#### [Task objective]
Copy each line of the following data that contains "user".

── Stored data

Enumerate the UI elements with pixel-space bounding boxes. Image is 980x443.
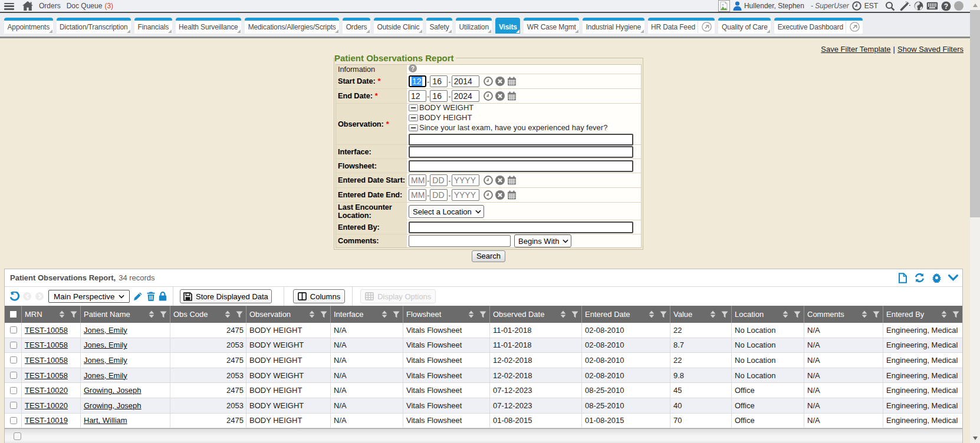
delete-perspective-icon[interactable] xyxy=(147,292,155,301)
entered-date-end-time-icon[interactable] xyxy=(484,190,493,200)
breadcrumb-orders[interactable]: Orders xyxy=(39,2,61,10)
next-perspective-icon[interactable] xyxy=(35,292,44,300)
filter-icon[interactable] xyxy=(721,311,728,318)
end-date-year-input[interactable]: 2024 xyxy=(452,90,479,102)
last-encounter-location-select[interactable]: Select a Location xyxy=(409,205,484,218)
filter-icon[interactable] xyxy=(479,311,486,318)
row-checkbox[interactable] xyxy=(10,387,17,394)
end-date-month-input[interactable]: 12 xyxy=(409,90,426,102)
observation-search-input[interactable] xyxy=(409,134,633,146)
patient-name-link[interactable]: Jones, Emily xyxy=(84,326,127,335)
mrn-link[interactable]: TEST-10058 xyxy=(25,356,68,365)
store-displayed-data-button[interactable]: Store Displayed Data xyxy=(180,289,272,303)
observation-checkbox[interactable] xyxy=(409,114,418,121)
observation-checkbox[interactable] xyxy=(409,104,418,111)
mrn-link[interactable]: TEST-10058 xyxy=(25,371,68,380)
select-all-checkbox[interactable] xyxy=(10,311,17,318)
footer-row-checkbox[interactable] xyxy=(14,432,21,440)
end-date-clear-icon[interactable] xyxy=(495,91,505,101)
start-date-day-input[interactable]: 16 xyxy=(430,75,448,87)
filter-icon[interactable] xyxy=(320,311,327,318)
entered-date-end-calendar-icon[interactable] xyxy=(507,190,517,200)
flowsheet-input[interactable] xyxy=(409,160,633,172)
display-options-button[interactable]: Display Options xyxy=(360,289,436,303)
magic-wand-icon[interactable] xyxy=(900,1,910,11)
edit-perspective-icon[interactable] xyxy=(133,292,143,301)
user-icon[interactable] xyxy=(733,1,742,11)
patient-name-link[interactable]: Jones, Emily xyxy=(84,340,127,349)
sort-icon[interactable] xyxy=(782,310,788,318)
entered-date-end-day-input[interactable]: DD xyxy=(430,189,448,201)
filter-icon[interactable] xyxy=(873,311,880,318)
comments-input[interactable] xyxy=(409,235,511,247)
search-icon[interactable] xyxy=(885,1,895,11)
tab-medications-allergies-scripts[interactable]: Medications/Allergies/Scripts xyxy=(245,18,339,34)
undo-icon[interactable] xyxy=(9,292,19,302)
collapse-panel-chevron-icon[interactable] xyxy=(948,275,958,281)
patient-name-link[interactable]: Growing, Joseph xyxy=(84,401,142,410)
sort-icon[interactable] xyxy=(149,310,154,318)
new-document-icon[interactable] xyxy=(898,273,907,283)
tab-outside-clinic[interactable]: Outside Clinic xyxy=(374,18,423,34)
tab-financials[interactable]: Financials xyxy=(134,18,172,34)
page-scrollbar[interactable] xyxy=(970,0,980,443)
refresh-icon[interactable] xyxy=(914,273,925,283)
row-checkbox[interactable] xyxy=(10,326,17,333)
scrollbar-down-arrow[interactable] xyxy=(970,433,980,443)
filter-icon[interactable] xyxy=(571,311,578,318)
row-checkbox[interactable] xyxy=(10,356,17,363)
help-icon[interactable]: ? xyxy=(941,1,951,11)
search-button[interactable]: Search xyxy=(472,250,505,262)
entered-date-end-year-input[interactable]: YYYY xyxy=(452,189,479,201)
row-checkbox[interactable] xyxy=(10,417,17,424)
scrollbar-thumb[interactable] xyxy=(970,10,980,217)
gear-icon[interactable] xyxy=(932,273,942,283)
end-date-time-icon[interactable] xyxy=(484,91,493,101)
end-date-calendar-icon[interactable] xyxy=(507,91,517,101)
clock-icon[interactable] xyxy=(852,1,861,11)
entered-date-start-clear-icon[interactable] xyxy=(495,176,505,185)
mrn-link[interactable]: TEST-10019 xyxy=(25,416,68,425)
tab-quality-of-care[interactable]: Quality of Care xyxy=(718,18,771,34)
entered-date-start-calendar-icon[interactable] xyxy=(507,176,517,185)
filter-icon[interactable] xyxy=(393,311,400,318)
sort-icon[interactable] xyxy=(59,310,65,318)
patient-name-link[interactable]: Jones, Emily xyxy=(84,371,127,380)
mrn-link[interactable]: TEST-10058 xyxy=(25,340,68,349)
end-date-day-input[interactable]: 16 xyxy=(430,90,448,102)
tab-dictation-transcription[interactable]: Dictation/Transcription xyxy=(57,18,131,34)
comments-match-mode-select[interactable]: Begins With xyxy=(514,234,571,247)
sort-icon[interactable] xyxy=(861,310,867,318)
filter-icon[interactable] xyxy=(236,311,243,318)
mrn-link[interactable]: TEST-10020 xyxy=(25,386,68,395)
start-date-calendar-icon[interactable] xyxy=(507,77,517,86)
columns-button[interactable]: Columns xyxy=(293,289,345,303)
sort-icon[interactable] xyxy=(560,310,566,318)
mrn-link[interactable]: TEST-10020 xyxy=(25,401,68,410)
tab-orders[interactable]: Orders xyxy=(343,18,370,34)
entered-date-end-clear-icon[interactable] xyxy=(495,190,505,200)
entered-date-start-time-icon[interactable] xyxy=(484,176,493,185)
save-filter-template-link[interactable]: Save Filter Template xyxy=(821,45,890,54)
patient-name-link[interactable]: Growing, Joseph xyxy=(84,386,142,395)
sort-icon[interactable] xyxy=(225,310,231,318)
tab-hr-data-feed[interactable]: HR Data Feed xyxy=(648,18,715,34)
lock-perspective-icon[interactable] xyxy=(159,292,167,301)
sort-icon[interactable] xyxy=(468,310,474,318)
tab-health-surveillance[interactable]: Health Surveillance xyxy=(176,18,242,34)
start-date-month-input[interactable]: 12 xyxy=(409,75,426,87)
filter-icon[interactable] xyxy=(660,311,667,318)
tab-visits[interactable]: Visits xyxy=(495,18,520,34)
previous-perspective-icon[interactable] xyxy=(23,292,31,300)
entered-date-start-year-input[interactable]: YYYY xyxy=(452,174,479,186)
entered-date-end-month-input[interactable]: MM xyxy=(409,189,426,201)
hamburger-menu-icon[interactable] xyxy=(4,3,14,10)
user-name[interactable]: Hullender, Stephen xyxy=(744,2,804,10)
sort-icon[interactable] xyxy=(649,310,655,318)
scrollbar-up-arrow[interactable] xyxy=(970,0,980,10)
patient-name-link[interactable]: Jones, Emily xyxy=(84,356,127,365)
start-date-year-input[interactable]: 2014 xyxy=(452,75,479,87)
information-help-icon[interactable]: ? xyxy=(409,64,417,75)
sort-icon[interactable] xyxy=(382,310,387,318)
tab-executive-dashboard[interactable]: Executive Dashboard xyxy=(774,18,863,34)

────

#### [Output for this exercise]
user-icon[interactable] xyxy=(733,1,742,11)
user-name[interactable]: Hullender, Stephen xyxy=(744,2,804,10)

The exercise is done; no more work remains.